President Obama and Secretary Kerry may be thinking in terms of the
next few months, may be thinking about their own legacy, but the
Iranian regime is thinking in terms of years and decades. While this
deal may slow down Iran in the near term, in the long term it
legitimizes Iran's nuclear enrichment and drastically shortens its
breakout period for a bomb.
Under this agreement, in 10 years, Iran will transition from its
current IR-1 centrifuges--which is about, they say, 1960s technology--
to the large-scale production of IR-2m centrifuges, which are four or
five times faster than what Iran has today. In addition, this deal
gives Iran the option of building still more advanced IR-6 and IR-8
centrifuges down the road, which are 15 times faster at enriching
uranium. In other words, without once violating this agreement in a
decade, Iran will have reduced its breakout period for a bomb from a
few months to a few weeks. This agreement also allows Iran to keep its
fortified nuclear facilities, and it gives Iran access to conventional
weapons and ballistic missiles capable of delivering a warhead far
beyond Iran's borders.
Plus, under this agreement, Iran will have full access to
international markets and the materials and technical components it
needs to build a bomb, material that right now it can only access
through black-market channels. Iran is playing the long game, and in
the long term this is a very good deal for Iran.
Let's be clear about Iran's intentions regarding its nuclear program.
Iran is not simply interested in pursuing a nuclear enrichment program
for its civilian energy needs. Iran is interested in building a bomb.
Make no mistake about it, if Iran were only interested in producing
electricity, it wouldn't need a nuclear enrichment program.

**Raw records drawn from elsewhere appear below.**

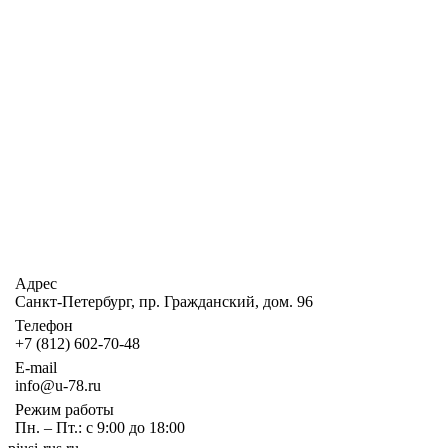
Адрес
Санкт-Петербург, пр. Гражданский, дом. 96
Телефон
+7 (812) 602-70-48
E-mail
info@u-78.ru
Режим работы
Пн. – Пт.: с 9:00 до 18:00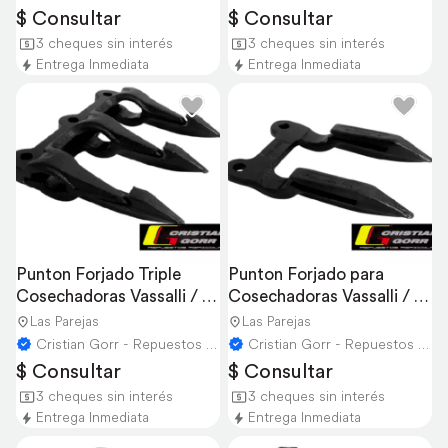
$ Consultar
$ Consultar
3 cheques sin interés
3 cheques sin interés
Entrega Inmediata
Entrega Inmediata
Punton Forjado Triple 
Punton Forjado para 
Cosechadoras Vassalli / 
Cosechadoras Vassalli / 
Don Roque
Don Roque
Las Parejas
Las Parejas
Cristian Gorr - Repuestos Agricolas
Cristian Gorr - Repuestos Agricolas
$ Consultar
$ Consultar
3 cheques sin interés
3 cheques sin interés
Entrega Inmediata
Entrega Inmediata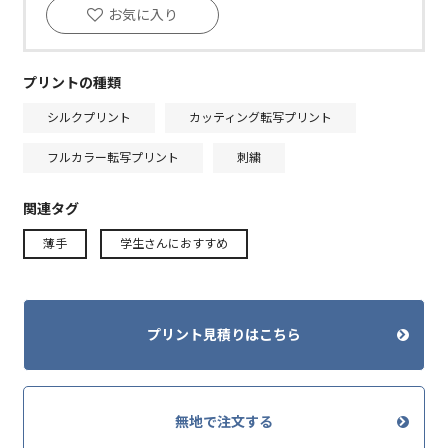
お気に入り
プリントの種類
シルクプリント
カッティング転写プリント
フルカラー転写プリント
刺繍
関連タグ
薄手
学生さんにおすすめ
プリント見積りはこちら
無地で注文する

Look at other countries that use nuclear power to produce
electricity. Sweden, for example, currently has 10 functioning nuclear
powerplants, but it does not have a domestic nuclear enrichment
program. Finland has four nuclear powerplants, but it does not conduct
its own nuclear enrichment. Ukraine, which voluntarily gave up its
post-Soviet nuclear arsenal in the 1990s, has 15 nuclear powerplants.
It does not conduct its own nuclear enrichment. Mexico, Bulgaria, the
Czech Republic, Spain, Switzerland, and South Africa--all these
countries have nuclear powerplants, but none of these countries
conducts its own nuclear enrichment and none of these countries needs
to conduct its own enrichment because the fuel can easily be obtained
in the world market, where there is actually a surplus of enriched
uranium. No one worries that these countries are on the verge of
building a bomb because their intentions are clear. They are only
interested in the electricity they can obtain from nuclear power, and
for this they don't need to enrich their own uranium.

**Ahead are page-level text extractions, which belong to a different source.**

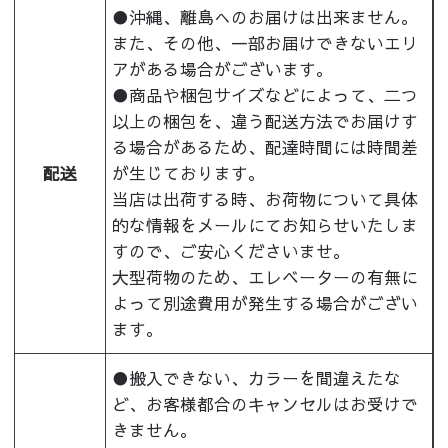
●沖縄、離島へのお届けは出来ません。
また、その他、一部お届けできないエリ
アがある場合がございます。
●商品や梱包サイズなどによって、二つ
以上の梱包を、違う配送方法でお届けす
る場合があるため、配達時間には時間差
配送
が生じております。
当店は出荷する時、お荷物について具体
的な情報をメールにてお知らせいたしま
すので、ご安心くださいませ。
大型荷物のため、エレベーターの有無に
よって別途費用が発生する場合がござい
ます。
●搬入できない、カラーを間違えたな
ど、お客様都合のキャンセルはお受けで
きません。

Another striking example can be seen on the Korean Peninsula. South
Korea, a thriving democracy, has 23 operating nuclear powerplants. Yet
it does not have a commercial enrichment program or even a spent fuel
reprocessing facility. North Korea, on the other hand, chose to pursue
an undisclosed illicit nuclear enrichment program, and North Korea has
produced a nuclear bomb.
Based on Iran's behavior, is Iran trying to be more like South Korea,
with its multitude of powerplants and no enrichment capabilities, or
North Korea, which fails to provide its population with electricity but
still built a nuclear bomb. If Iran wants a peaceful, civilian, nuclear
energy program, it does not need to be enriching uranium.
Plain and simple, the only reason Iran needs a nuclear enrichment
program is if it is interested in developing a nuclear weapon. If Iran
wanted to silence all of its critics, if it wanted to prove that it is
operating in good faith, it could halt its nuclear enrichment facility
at Fordow and halt its domestic enrichment program altogether.

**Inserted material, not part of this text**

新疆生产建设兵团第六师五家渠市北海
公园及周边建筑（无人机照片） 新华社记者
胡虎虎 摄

If President Obama had reached a deal that would accomplish this, the
Senate would not have sought a vote upon a resolution of disapproval.
Instead, Republicans and Democrats alike would have been supporting the
agreement praising the success of the negotiations, but that is not
what happened. Instead, the President agreed to a deal that validates
Iran's enrichment program, allows it to maintain its nuclear
facilities, and explicitly permits Iran to continue researching and
manufacturing advanced centrifuges. In other words, in a few short
years, this deal gives Iran everything it would need for the speedy
development of a nuclear weapon.
If Iran genuinely wants a peaceful nuclear energy program, it can put
everyone's concerns to rest and dismantle its uranium enrichment
structure. Short of that, Iran is telegraphing to the world that it
wants a nuclear bomb.
Mr. President, I wish to shift gears for just a moment and address an
assertion that Secretary Kerry has made numerous times throughout this
debate.
As we all know, one of the major points of contention surrounding
this deal is the side agreements between Iran and the International
Atomic Energy Agency, or the IAEA, that remain a secret. The nuclear
deal grants inspections at Iran's known nuclear sites, but the details
of these inspections are being kept secret between the IAEA and Iran.
Secretary Kerry has asserted that keeping these side agreements secret
is standard practice for the IAEA, but is that really the case? Are
private agreements between Iran and host countries the norm?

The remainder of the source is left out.